I’ve spent a week in Pennsylvania in the winter. As we were driving to Lancaster from the airport, the sky was so bleak and it was very cold for someone used to temperatures in the seventies and eighties. Bringing my daughter back home to Florida was the goal of this trip, but I also wanted to see some of my friends and relatives before heading home. The cold has been almost unbearable and the reason for leaving in the first place has pushed its way to the forefront of my mind. Many times during the week, I’ve heard myself say, if only I could take you all back home with me. It’s selfish of me, because I know many of my friends and relatives feel the same way about living in Pennsylvania as I feel about living in Florida. Florida is paradise to me except that I had to leave behind many very special people.
Why can’t everyone just come and live with me? There’s been a constant battle in my mind all week. I can’t wait to get home and see all the new friends I’ve made in Florida and get back to the warmth, but I also miss my friends and family here in Pennsylvania. My heart aches sometimes because I miss them so much! There is not enough time to spend with everyone that I long to see and yet there is a part of me that can’t wait to get back to paradise, my husband and the home we have created. There is also a longing to get back to the passion and dreams that God has laid on my heart.

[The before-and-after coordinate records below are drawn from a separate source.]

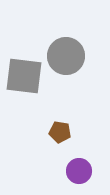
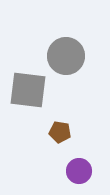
gray square: moved 4 px right, 14 px down
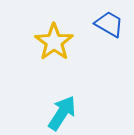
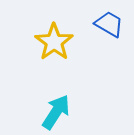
cyan arrow: moved 6 px left, 1 px up
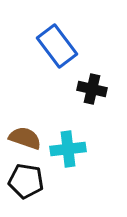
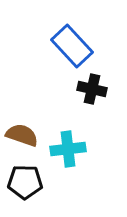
blue rectangle: moved 15 px right; rotated 6 degrees counterclockwise
brown semicircle: moved 3 px left, 3 px up
black pentagon: moved 1 px left, 1 px down; rotated 8 degrees counterclockwise
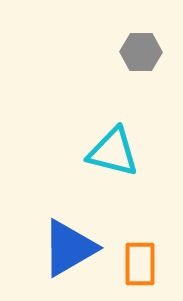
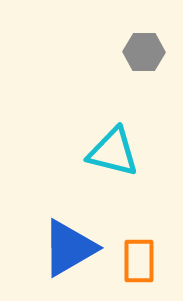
gray hexagon: moved 3 px right
orange rectangle: moved 1 px left, 3 px up
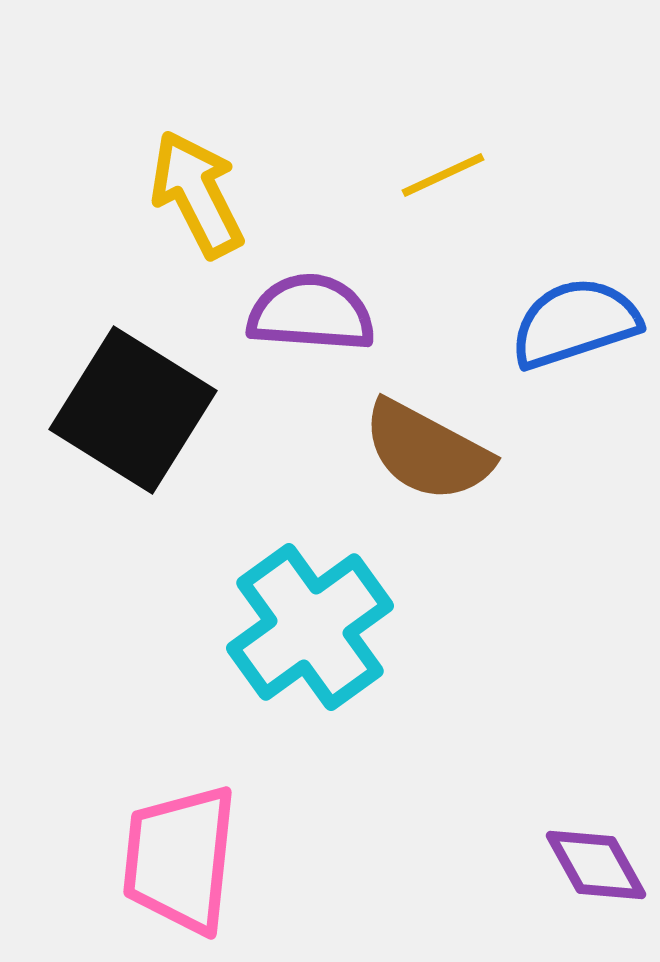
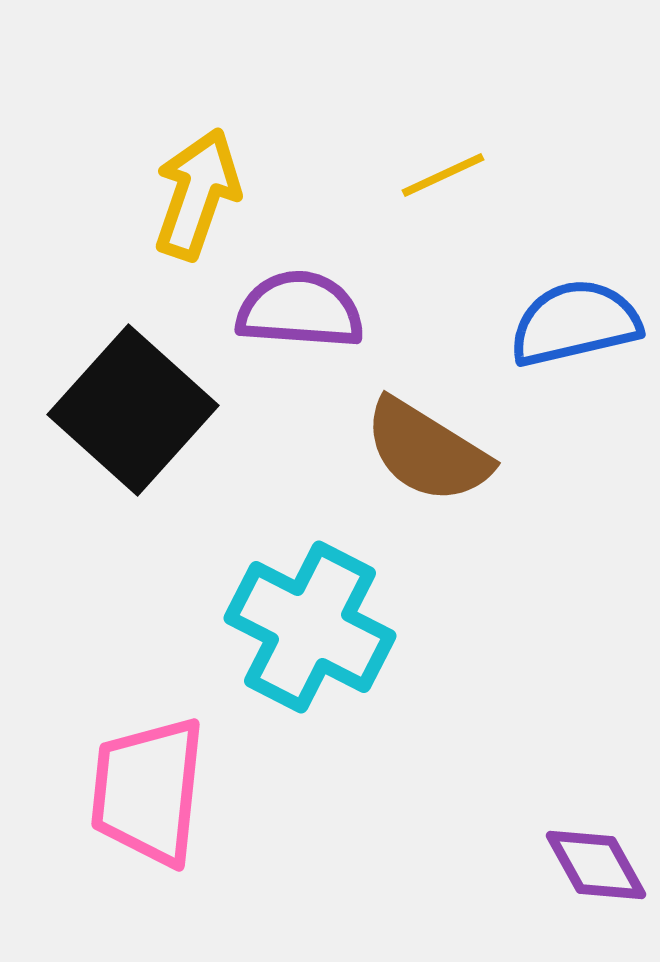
yellow arrow: rotated 46 degrees clockwise
purple semicircle: moved 11 px left, 3 px up
blue semicircle: rotated 5 degrees clockwise
black square: rotated 10 degrees clockwise
brown semicircle: rotated 4 degrees clockwise
cyan cross: rotated 27 degrees counterclockwise
pink trapezoid: moved 32 px left, 68 px up
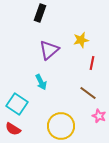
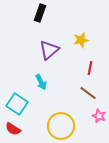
red line: moved 2 px left, 5 px down
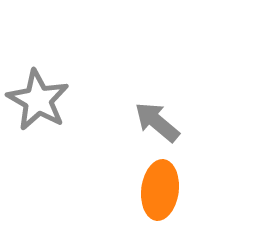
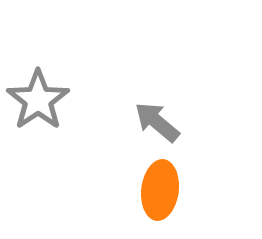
gray star: rotated 8 degrees clockwise
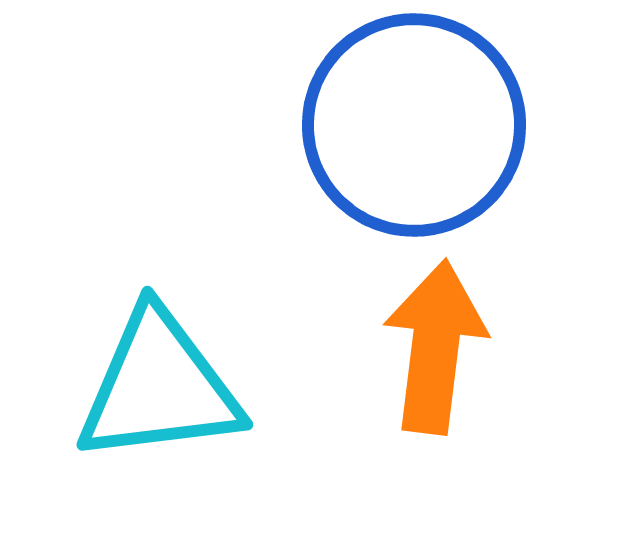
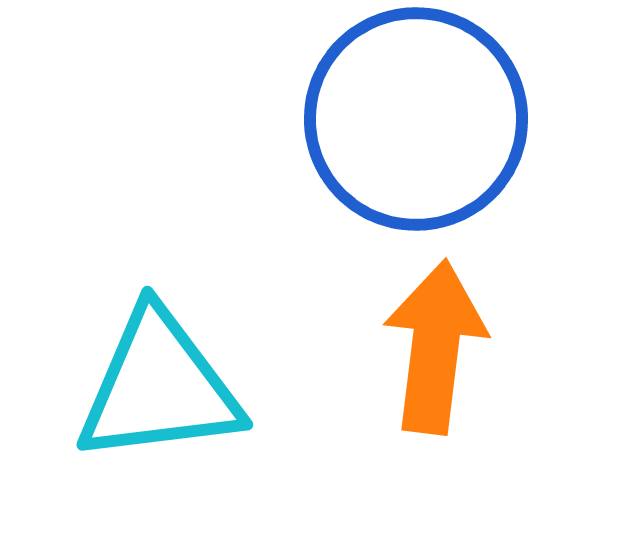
blue circle: moved 2 px right, 6 px up
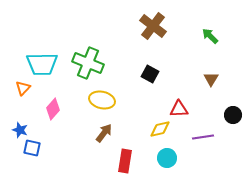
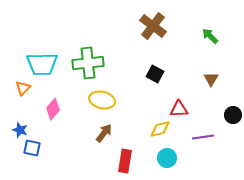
green cross: rotated 28 degrees counterclockwise
black square: moved 5 px right
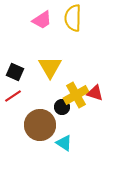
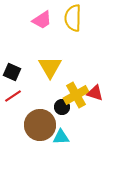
black square: moved 3 px left
cyan triangle: moved 3 px left, 6 px up; rotated 36 degrees counterclockwise
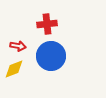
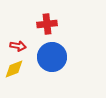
blue circle: moved 1 px right, 1 px down
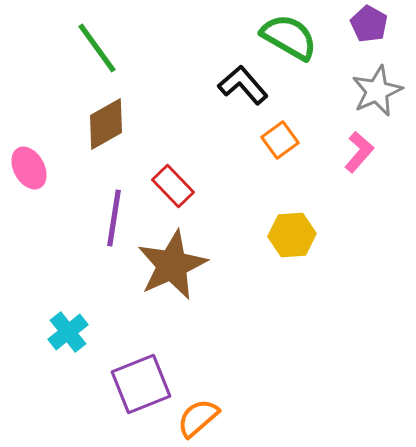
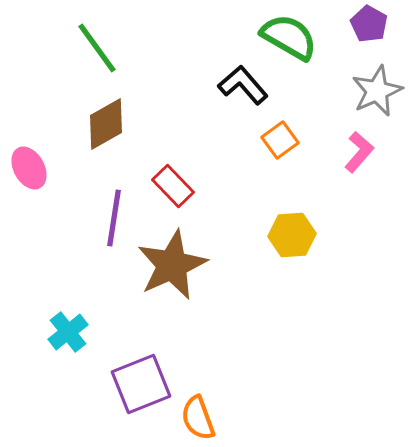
orange semicircle: rotated 69 degrees counterclockwise
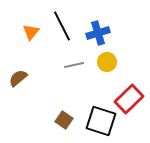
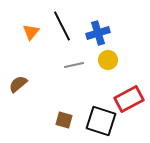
yellow circle: moved 1 px right, 2 px up
brown semicircle: moved 6 px down
red rectangle: rotated 16 degrees clockwise
brown square: rotated 18 degrees counterclockwise
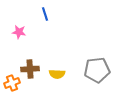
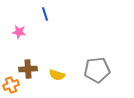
brown cross: moved 2 px left
yellow semicircle: moved 1 px down; rotated 14 degrees clockwise
orange cross: moved 1 px left, 2 px down
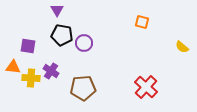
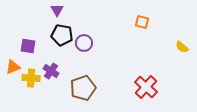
orange triangle: rotated 28 degrees counterclockwise
brown pentagon: rotated 15 degrees counterclockwise
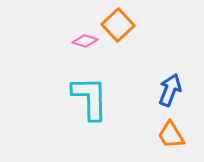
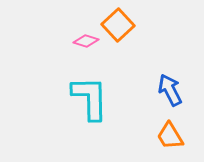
pink diamond: moved 1 px right
blue arrow: rotated 48 degrees counterclockwise
orange trapezoid: moved 1 px left, 1 px down
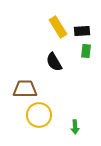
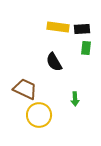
yellow rectangle: rotated 50 degrees counterclockwise
black rectangle: moved 2 px up
green rectangle: moved 3 px up
brown trapezoid: rotated 25 degrees clockwise
green arrow: moved 28 px up
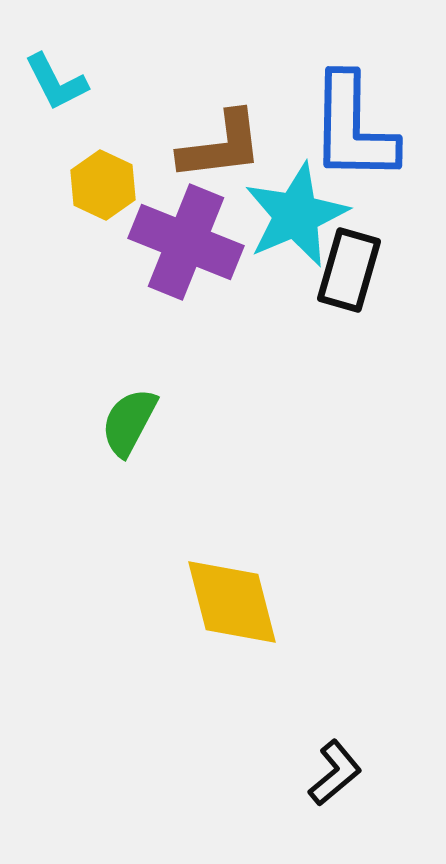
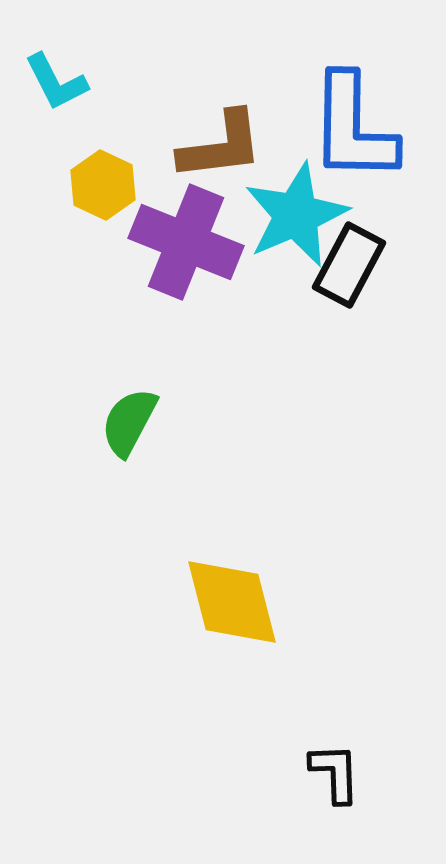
black rectangle: moved 5 px up; rotated 12 degrees clockwise
black L-shape: rotated 52 degrees counterclockwise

Sometimes a strong feeling of wanting to run away and hide from the destiny God keeps showing me glimpses of overwhelms me.
Why does it seem that we need to make such big sacrifices sometimes to follow the dreams that God has placed in our hearts? There is always a price to pay. We can follow our dreams or we can live a life trapped in wishing we could make things happen. When we follow our dreams we will lose some people and things along the way, but we also gain many things.
As a result of following my dreams I have started to enjoy my everyday life. People have come into my life that give me amazing gifts like encouragement, challenge, support and love. I am a better person now that I am following the purpose I was created for. These gifts would be lost as well as all the good that God has designed for me to do, if I had chosen to play it safe and not risk following my dreams. So in closing, I must say that I don’t regret making the move and jumping into this new life.
What are you afraid of losing if you follow your dream? Please share so that I can pray for you!